Department of Diagnostic Radiology, Graduate School of Medical Sciences, Kumamoto University, 1-1-1 Honjo, Chuo-ku, Kumamoto-shi, Kumamoto, 860-8556, Japan.
Department of Medical Physics, Faculty of Life Sciences, Kumamoto University, Honjo 1-1-1, Kumamoto, 860-8556, Japan.
Jpn J Radiol. 2024 Feb;42(2):190-200. doi: 10.1007/s11604-023-01487-y. Epub 2023 Sep 15.
In this preliminary study, we aimed to evaluate the potential of the generative pre-trained transformer (GPT) series for generating radiology reports from concise imaging findings and compare its performance with radiologist-generated reports.

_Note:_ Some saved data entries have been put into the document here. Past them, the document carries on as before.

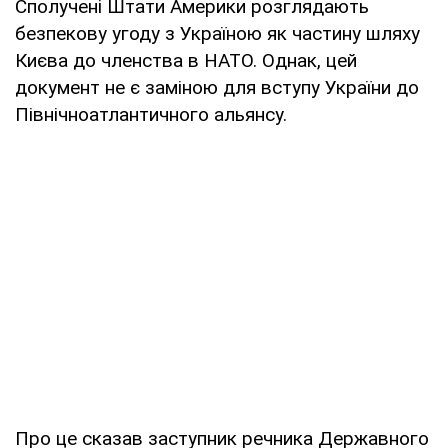
Сполучені Штати Америки розглядають
безпекову угоду з Україною як частину шляху
Києва до членства в НАТО. Однак, цей
документ не є заміною для вступу України до
Північноатлантичного альянсу.
Про це сказав заступник речника Державного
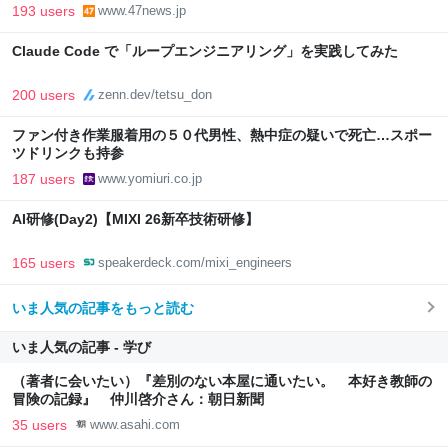
193 users
www.47news.jp
Claude Code で「ループエンジニアリング」を実践してみた
200 users
zenn.dev/tetsu_don
ファン付き作業服着用の５０代男性、熱中症の疑いで死亡…スポー
ツドリンクも持参
187 users
www.yomiuri.co.jp
AI研修(Day2)【MIXI 26新卒技術研修】
165 users
speakerdeck.com/mixi_engineers
いま人気の記事をもっと読む
いま人気の記事 - 学び
（著者に会いたい）『差別のない本屋に通いたい。 本好き教師の
冒険の記録』 仲川啓介さん：朝日新聞
35 users
www.asahi.com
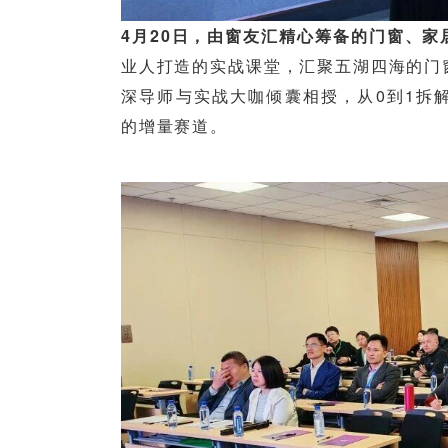
4月20日，由
窗友汇
精心筹备的门窗、家
业人打造的实战课堂，汇聚五湖四海的门
深导师与实战大咖倾囊相授，从0到1拆
的增量赛道。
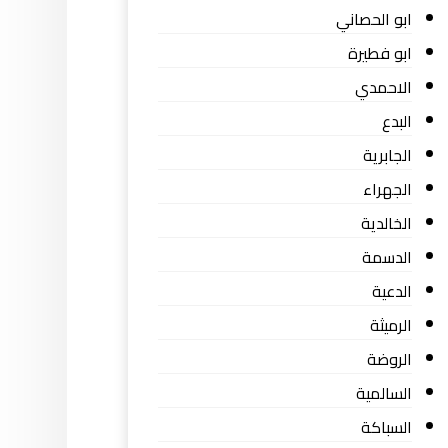
ابو الحصاني
ابو فطيرة
الاحمدي
البدع
الجابرية
الجهراء
الخالدية
الدسمة
الدعية
الرميثة
الروضة
السالمية
السباكة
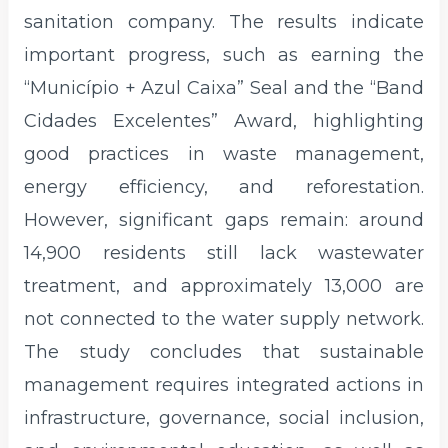
sanitation company. The results indicate
important progress, such as earning the
“Município + Azul Caixa” Seal and the “Band
Cidades Excelentes” Award, highlighting
good practices in waste management,
energy efficiency, and reforestation.
However, significant gaps remain: around
14,900 residents still lack wastewater
treatment, and approximately 13,000 are
not connected to the water supply network.
The study concludes that sustainable
management requires integrated actions in
infrastructure, governance, social inclusion,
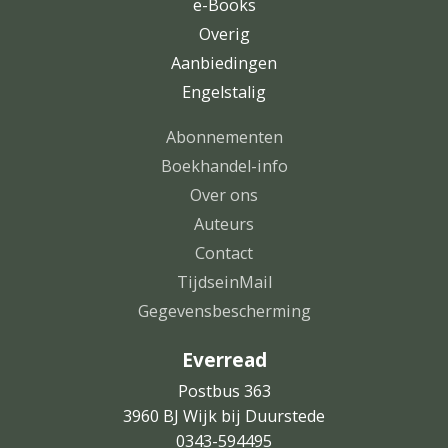
e-Books
Overig
Aanbiedingen
Engelstalig
Abonnementen
Boekhandel-info
Over ons
Auteurs
Contact
TijdseinMail
Gegevensbescherming
Everread
Postbus 363
3960 BJ Wijk bij Duurstede
0343-594495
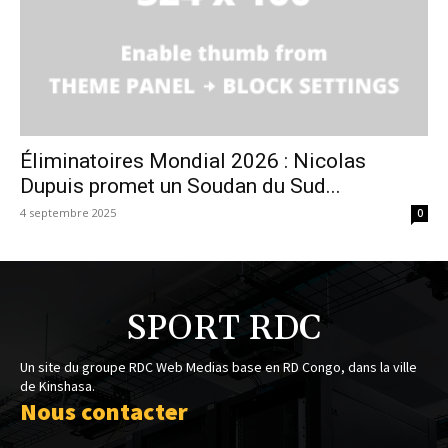
Éliminatoires Mondial 2026 : Nicolas
Dupuis promet un Soudan du Sud...
4 septembre 2025
0
SPORT RDC
Un site du groupe RDC Web Medias base en RD Congo, dans la ville
de Kinshasa.
Nous contacter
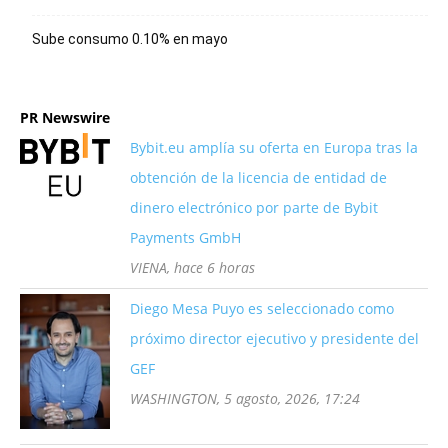
Sube consumo 0.10% en mayo
PR Newswire
Bybit.eu amplía su oferta en Europa tras la
obtención de la licencia de entidad de
dinero electrónico por parte de Bybit
Payments GmbH
VIENA, hace 6 horas
Diego Mesa Puyo es seleccionado como
próximo director ejecutivo y presidente del
GEF
WASHINGTON, 5 agosto, 2026, 17:24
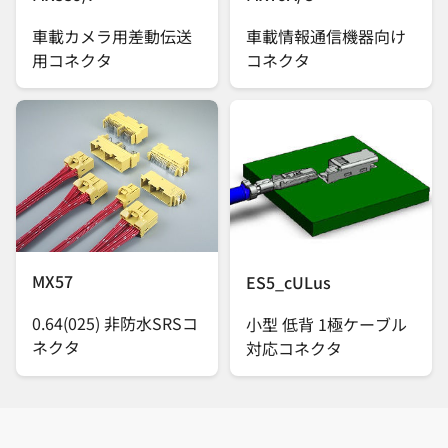
車載カメラ用差動伝送
車載情報通信機器向け
用コネクタ
コネクタ
MX57
ES5_cULus
0.64(025) 非防水SRSコ
小型 低背 1極ケーブル
ネクタ
対応コネクタ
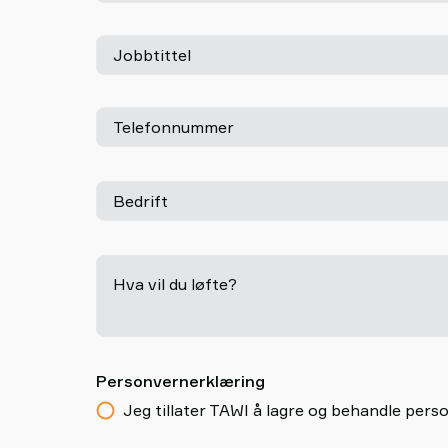
Jobbtittel
Telefonnummer
Bedrift
Hva vil du løfte?
Personvernerklæring
Jeg tillater TAWI å lagre og behandle pe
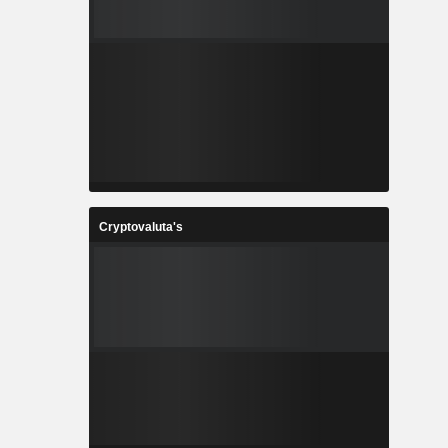
Cryptovaluta's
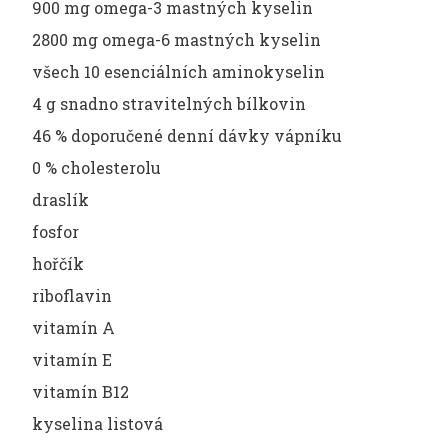
900 mg omega-3 mastných kyselin
2800 mg omega-6 mastných kyselin
všech 10 esenciálních aminokyselin
4 g snadno stravitelných bílkovin
46 % doporučené denní dávky vápníku
0 % cholesterolu
draslík
fosfor
hořčík
riboflavin
vitamín A
vitamín E
vitamín B12
kyselina listová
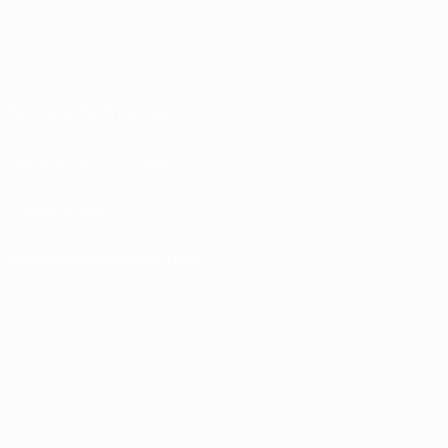
Nutzungsbedingungen
Datenschutzrichtlinien
Cookie-Politik
Datenschutzeinstellungen
© 1998-2026 UEFA. Alle Rechte vorbehalten
Der Name UEFA, das UEFA-Logo und alle Marken von UEFA-Wettbewerben sind
geschützte Marken und/oder von der UEFA urheberrechtlich geschützt. Sie
dürfen nicht für kommerzielle Zwecke verwendet werden. Mit der Verwendung
von UEFA.com erklären Sie sich mit den Nutzungsbedingungen und der
Datenschutzpolitik für die Website einverstanden.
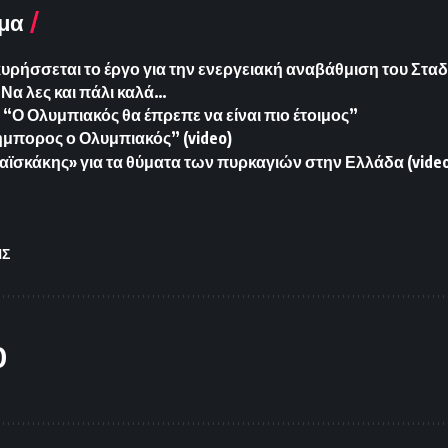
μα
ήσσεται το έργο για την ενεργειακή αναβάθμιση του Σταδ
Να λες και πάλι καλά…
“Ο Ολυμπιακός θα έπρεπε να είναι πιο έτοιμος”
μπορος ο Ολυμπιακός” (video)
αϊσκάκης» για τα θύματα των πυρκαγιών στην Ελλάδα (vide
ΗΣ
O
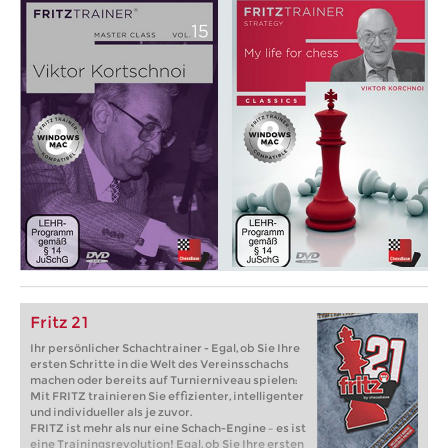
Fritz 21
Ihr persönlicher Schachtrainer - Egal, ob Sie Ihre
ersten Schritte in die Welt des Vereinsschachs
machen oder bereits auf Turnierniveau spielen:
Mit FRITZ trainieren Sie effizienter, intelligenter
und individueller als je zuvor.
FRITZ ist mehr als nur eine Schach-Engine – es ist
eine Trainingsrevolution! Egal, ob Sie Ihre ersten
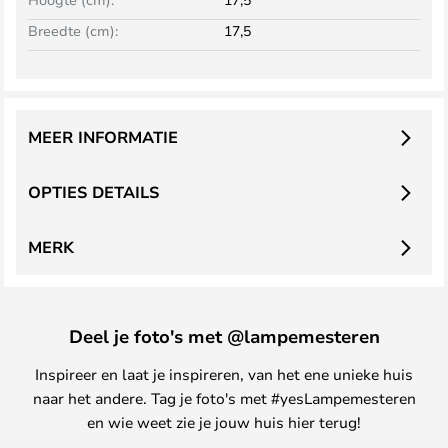
Breedte (cm):
17,5
MEER INFORMATIE
OPTIES DETAILS
MERK
Deel je foto's met @lampemesteren
Inspireer en laat je inspireren, van het ene unieke huis
naar het andere. Tag je foto's met #yesLampemesteren
en wie weet zie je jouw huis hier terug!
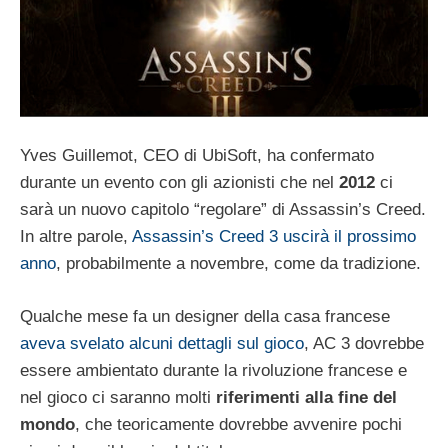
Yves Guillemot, CEO di UbiSoft, ha confermato
durante un evento con gli azionisti che nel
2012
ci
sarà un nuovo capitolo “regolare” di Assassin’s Creed.
In altre parole,
Assassin’s Creed 3 uscirà il prossimo
anno
, probabilmente a novembre, come da tradizione.
Qualche mese fa un designer della casa francese
aveva svelato alcuni dettagli sul gioco
, AC 3 dovrebbe
essere ambientato durante la rivoluzione francese e
nel gioco ci saranno molti
riferimenti alla fine del
mondo
, che teoricamente dovrebbe avvenire pochi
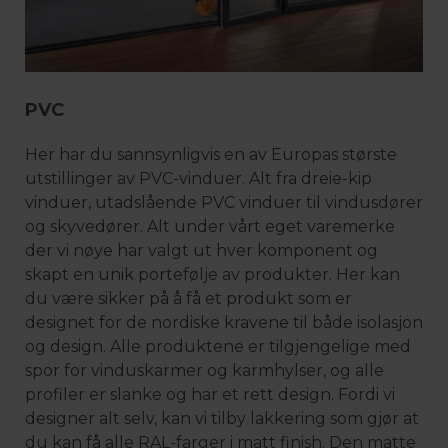
PVC
Her har du sannsynligvis en av Europas største
utstillinger av PVC-vinduer. Alt fra dreie-kip
vinduer, utadslående PVC vinduer til vindusdører
og skyvedører. Alt under vårt eget varemerke
der vi nøye har valgt ut hver komponent og
skapt en unik portefølje av produkter. Her kan
du være sikker på å få et produkt som er
designet for de nordiske kravene til både isolasjon
og design. Alle produktene er tilgjengelige med
spor for vinduskarmer og karmhylser, og alle
profiler er slanke og har et rett design. Fordi vi
designer alt selv, kan vi tilby lakkering som gjør at
du kan få alle RAL-farger i matt finish. Den matte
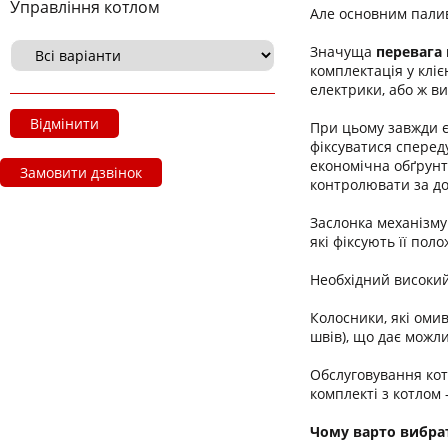
Управління котлом
Але основним палив
Значуща
перевага 
комплектація у клі
електрики, або ж в
Відмінити
При цьому завжди є
фіксуватися спереду
економічна обґрунт
Замовити дзвінок
контролювати за до
Заслонка механізму
які фіксують її пол
Необхідний високий
Колосники, які омив
швів), що дає можл
Обслуговування кот
комплекті з котлом 
Чому варто вибрат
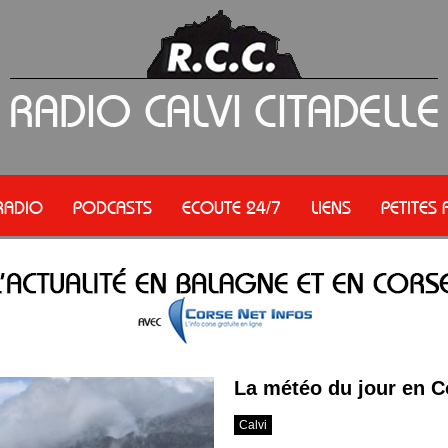
RADIO
PODCASTS
ECOUTE 24/7
LIENS
PETITES
La météo du jour en C
Calvi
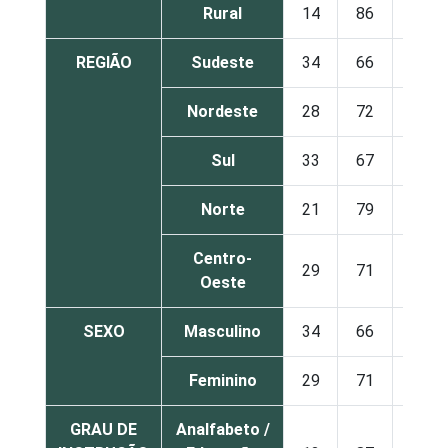
Rural
14
86
REGIÃO
Sudeste
34
66
Nordeste
28
72
Sul
33
67
Norte
21
79
Centro-
29
71
Oeste
SEXO
Masculino
34
66
Feminino
29
71
GRAU DE
Analfabeto /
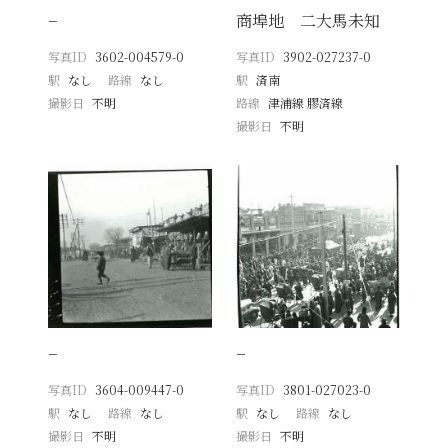
−
商埠地 二大馬未知
写真ID
3602-004579-0
写真ID
3902-027237-0
駅
なし
路線
なし
駅
済南
撮影日
不明
路線
津浦線 膠済線
撮影日
不明
−
−
写真ID
3604-009447-0
写真ID
3801-027023-0
駅
なし
路線
なし
駅
なし
路線
なし
撮影日
不明
撮影日
不明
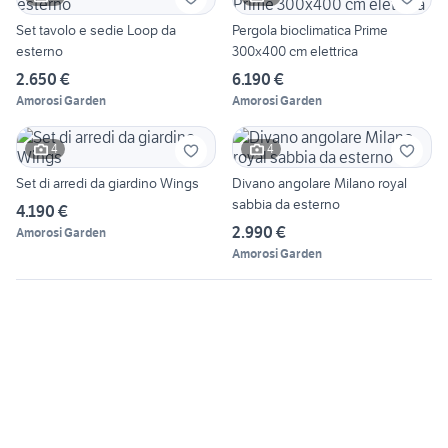
Set tavolo e sedie Loop da
Pergola bioclimatica Prime
esterno
300x400 cm elettrica
2.650 €
6.190 €
Amorosi Garden
Amorosi Garden
4
4
Set di arredi da giardino Wings
Divano angolare Milano royal
sabbia da esterno
4.190 €
2.990 €
Amorosi Garden
Amorosi Garden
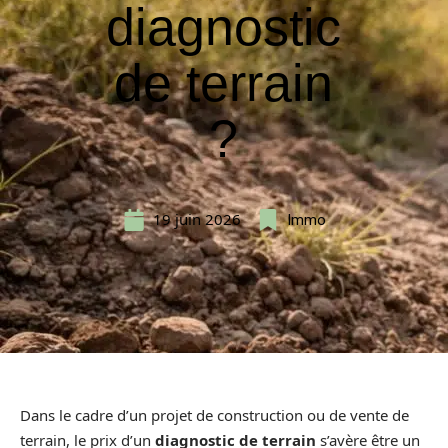
diagnostic
de terrain
?
19 juin 2026
Immo
Dans le cadre d’un projet de construction ou de vente de
terrain, le prix d’un
diagnostic de terrain
s’avère être un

This retrospective study involved 28 patients who underwent computed tomography (CT) scans and had a diagnosed disease with typical imaging findings. Radiology reports were generated using GPT-2, GPT-3.5, and GPT-4 based on the patient's age, gender, disease site, and imaging findings. We calculated the top-1, top-5 accuracy, and mean average precision (MAP) of differential diagnoses for GPT-2, GPT-3.5, GPT-4, and radiologists. Two board-certified radiologists evaluated the grammar and readability, image findings, impression, differential diagnosis, and overall quality of all reports using a 4-point scale.
Top-1 and Top-5 accuracies for the different diagnoses were highest for radiologists, followed by GPT-4, GPT-3.5, and GPT-2, in that order (Top-1: 1.00, 0.54, 0.54, and 0.21, respectively; Top-5: 1.00, 0.96, 0.89, and 0.54, respectively). There were no significant differences in qualitative scores about grammar and readability, image findings, and overall quality between radiologists and GPT-3.5 or GPT-4 (p > 0.05). However, qualitative scores of the GPT series in impression and differential diagnosis scores were significantly lower than those of radiologists (p < 0.05).
Our preliminary study suggests that GPT-3.5 and GPT-4 have the possibility to generate radiology reports with high readability and reasonable image findings from very short keywords; however, concerns persist regarding the accuracy of impressions and differential diagnoses, thereby requiring verification by radiologists.
在这项初步研究中,我们旨在评估生成式预训练转换器(GPT)系列从简洁的影像学发现中生成放射学报告的潜力,并将其与放射科医生生成的报告进行比较。
这项回顾性研究涉及 28 名接受计算机断层扫描(CT)检查且具有典型影像学表现的确诊疾病的患者。根据患者的年龄、性别、疾病部位和影像学表现,使用 GPT-2、GPT-3.5 和 GPT-4 生成放射学报告。我们计算了 GPT-2、GPT-3.5、GPT-4 和放射科医生对鉴别诊断的准确率、top-5 准确率和平均准确率(MAP)。两位具有董事会认证的放射科医生使用 4 分制评估了所有报告的语法和可读性、图像发现、印象、鉴别诊断和整体质量。
不同诊断的 top-1 和 top-5 准确率最高的是放射科医生,其次是 GPT-4、GPT-3.5 和 GPT-2(top-1:1.00、0.54、0.54 和 0.21;top-5:1.00、0.96、0.89 和 0.54)。放射科医生与 GPT-3.5 或 GPT-4 之间在语法和可读性、图像发现和整体质量方面的定性评分没有显著差异(p>0.05)。然而,GPT 系列在印象和鉴别诊断评分方面的定性评分明显低于放射科医生(p<0.05)。
我们的初步研究表明,GPT-3.5 和 GPT-4 有可能从非常短的关键字生成具有高可读性和合理图像发现的放射学报告;然而,对印象和鉴别诊断的准确性仍存在担忧,因此需要放射科医生进行验证。